Quando falamos sobre missões modernas, um dos primeiros nomes que nos vem à mente é o de William Carey. Conhecido como o “Pai das Missões Modernas”, ele deixou sua terra natal e partiu para a Índia, onde dedicou décadas de sua vida à proclamação do evangelho.
Mas existe uma pergunta que poucas pessoas fazem: como William Carey conseguiu permanecer no campo missionário durante tantos anos?
A resposta nos leva a um homem cujo nome raramente aparece nos livros de história missionária: Andrew Fuller.
Enquanto Carey foi para a Índia, Fuller permaneceu na Inglaterra. Enquanto um atravessava oceanos, o outro mobilizava igrejas. Enquanto um enfrentava os desafios do campo missionário, o outro trabalhava para que a obra continuasse sendo sustentada.
Os dois eram amigos e compartilhavam o mesmo sonho: ver o evangelho chegar aos povos que ainda não conheciam a Cristo. Em uma época em que poucas igrejas demonstravam interesse pela evangelização mundial, eles acreditavam que a Grande Comissão ainda precisava ser obedecida.

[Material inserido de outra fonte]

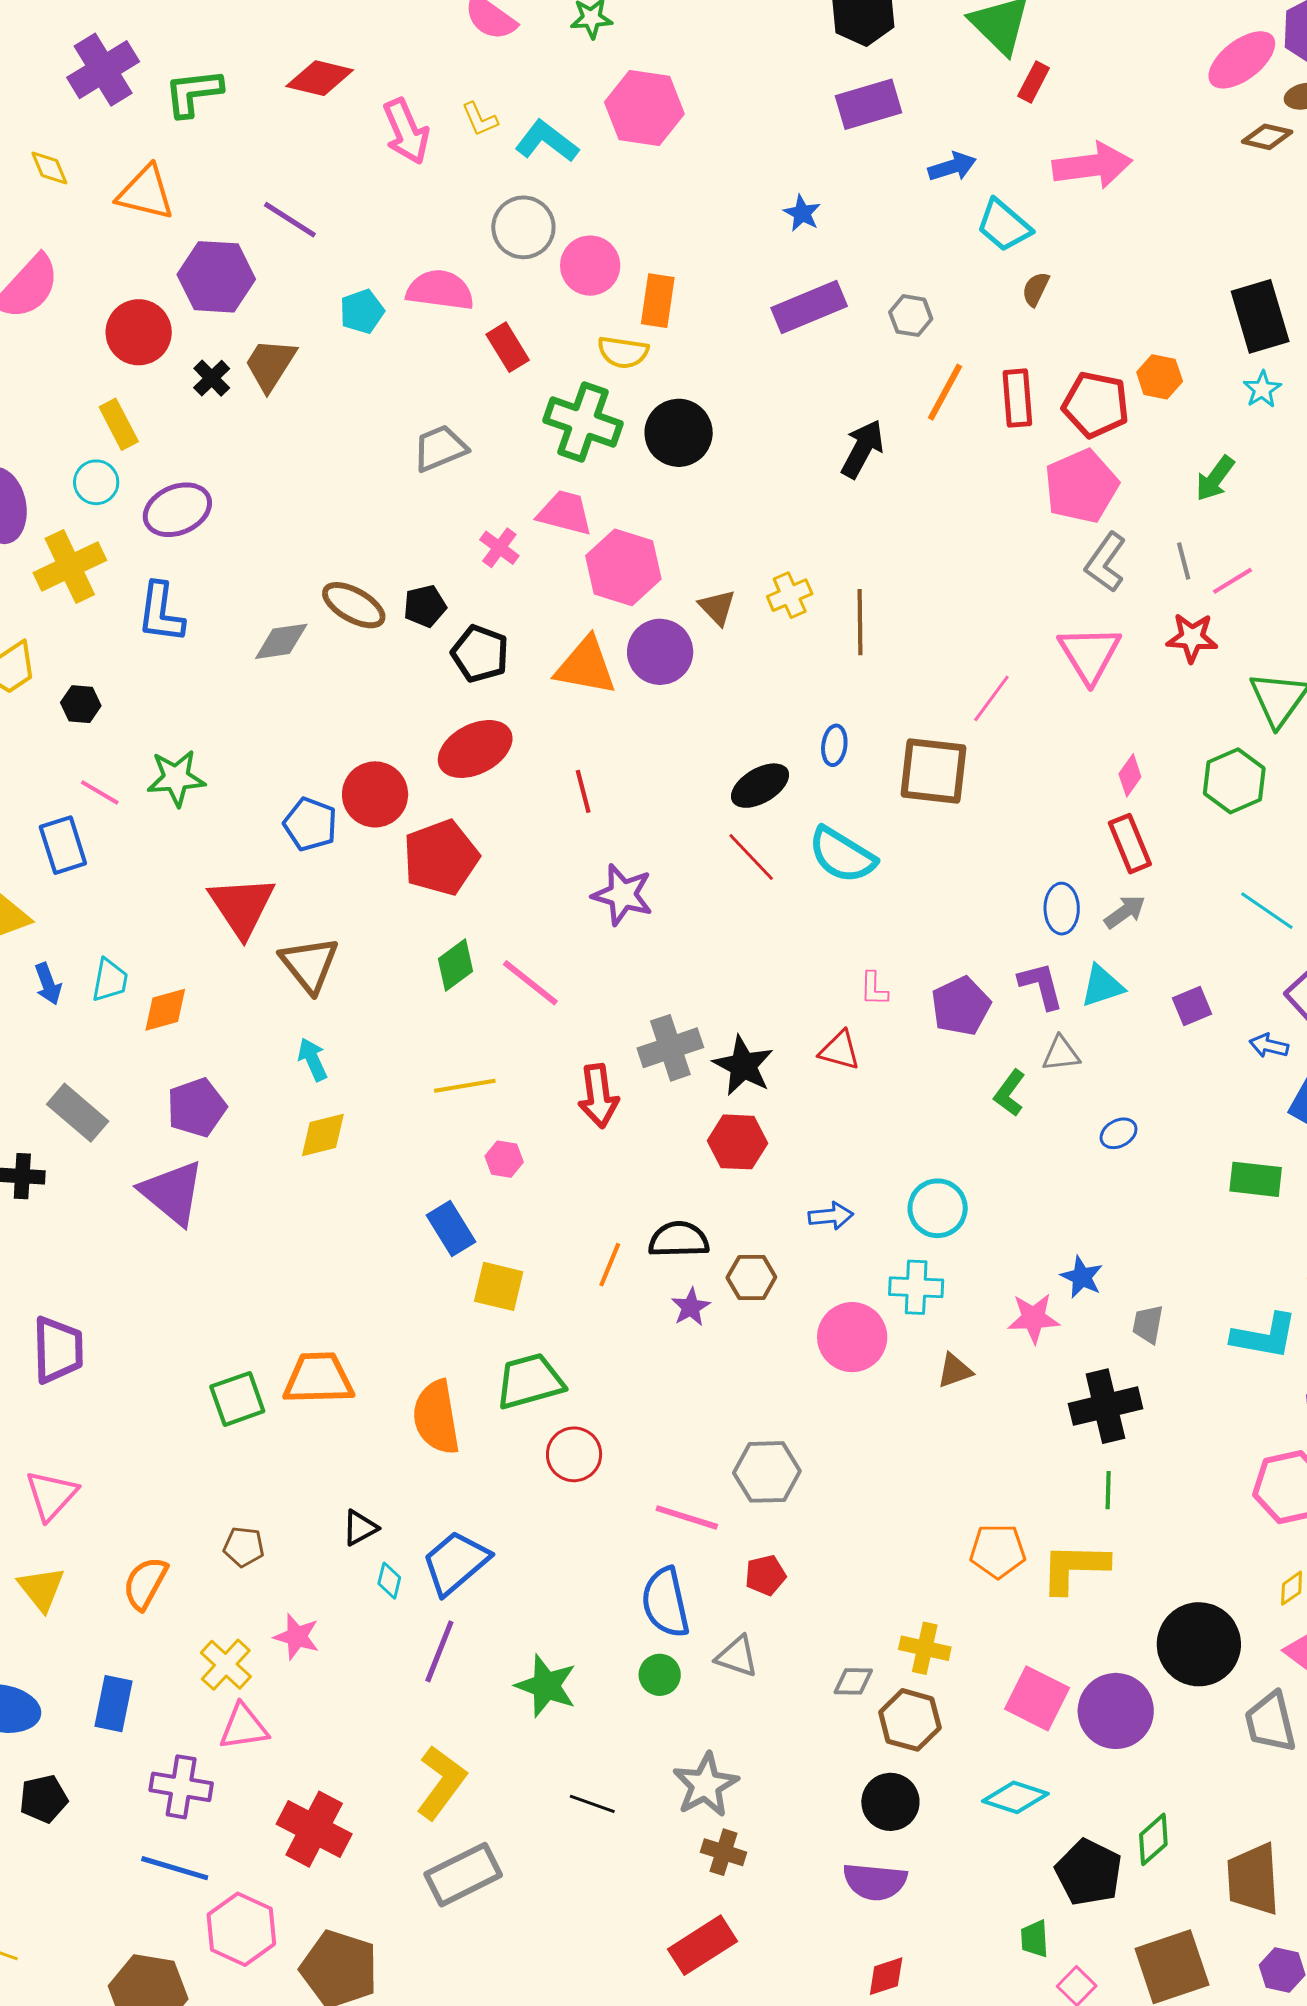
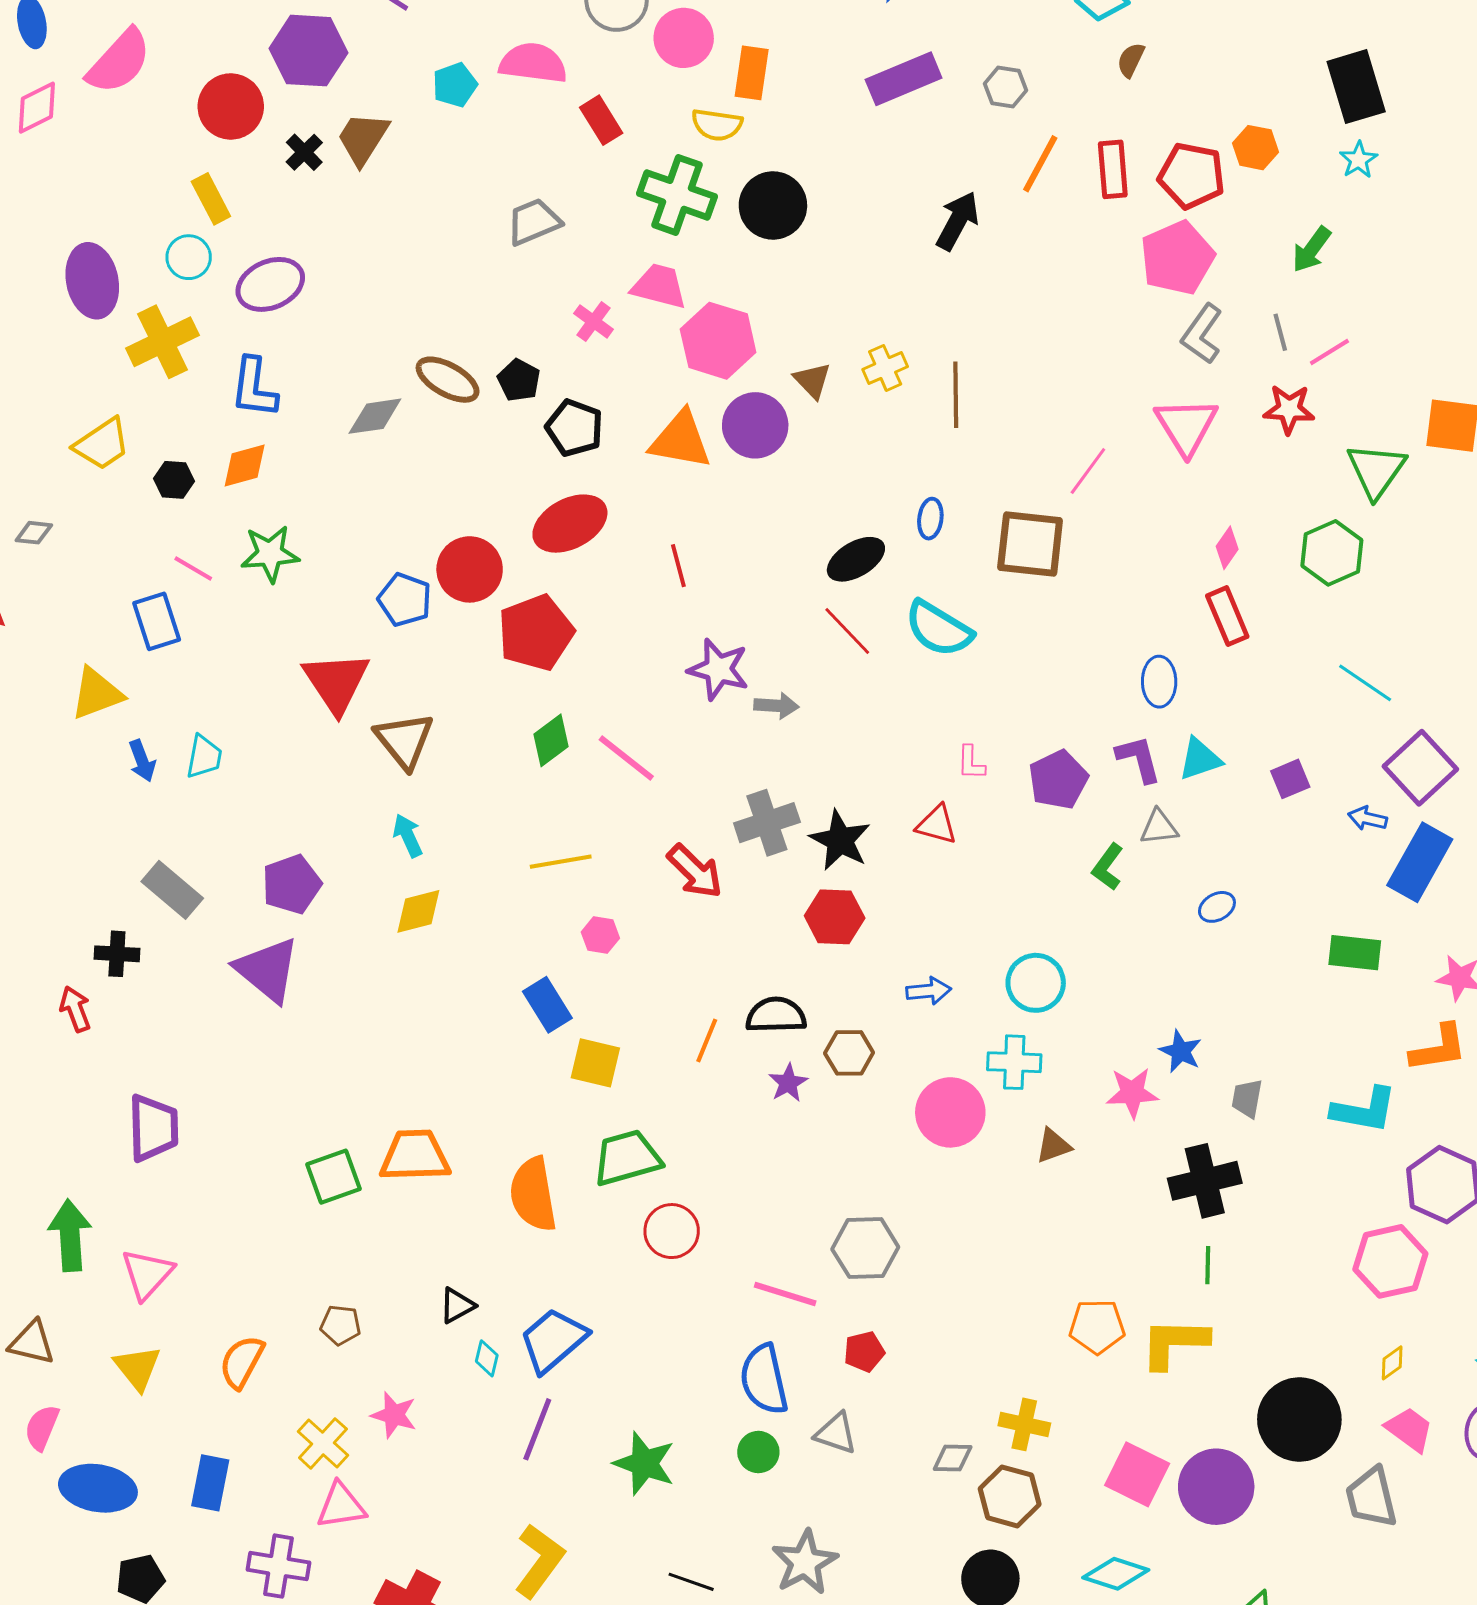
black pentagon: (425, 606) -> (519, 380), turned -30
gray arrow: (1125, 912) -> (776, 706), moved, turned 39
orange diamond: (165, 1010) -> (245, 466), moved
red arrow: (598, 1096) -> (695, 871), turned -38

Em 1792, juntamente com outros pastores, participaram da criação da Sociedade Missionária Batista. Pouco tempo depois, Carey partiria para a Índia. Mas alguém precisaria ficar. Alguém precisaria visitar igrejas, despertar cristãos para missões, levantar recursos, compartilhar relatórios, incentivar a oração e manter viva a visão missionária. Esse alguém foi Andrew Fuller.
Uma frase famosa daquela época resume bem o que aconteceu. Antes de partir, Carey comparou a obra missionária a um homem descendo a um poço profundo. Mas, para que isso acontecesse, alguém precisaria segurar as cordas. Carey desceu ao poço. Fuller segurou as cordas!
Durante mais de vinte anos, Andrew Fuller dedicou sua vida a sustentar a obra missionária. Ele pregou, escreveu, mobilizou igrejas e levantou recursos para que missionários pudessem permanecer no campo. Talvez por isso sua história seja tão importante para nós hoje.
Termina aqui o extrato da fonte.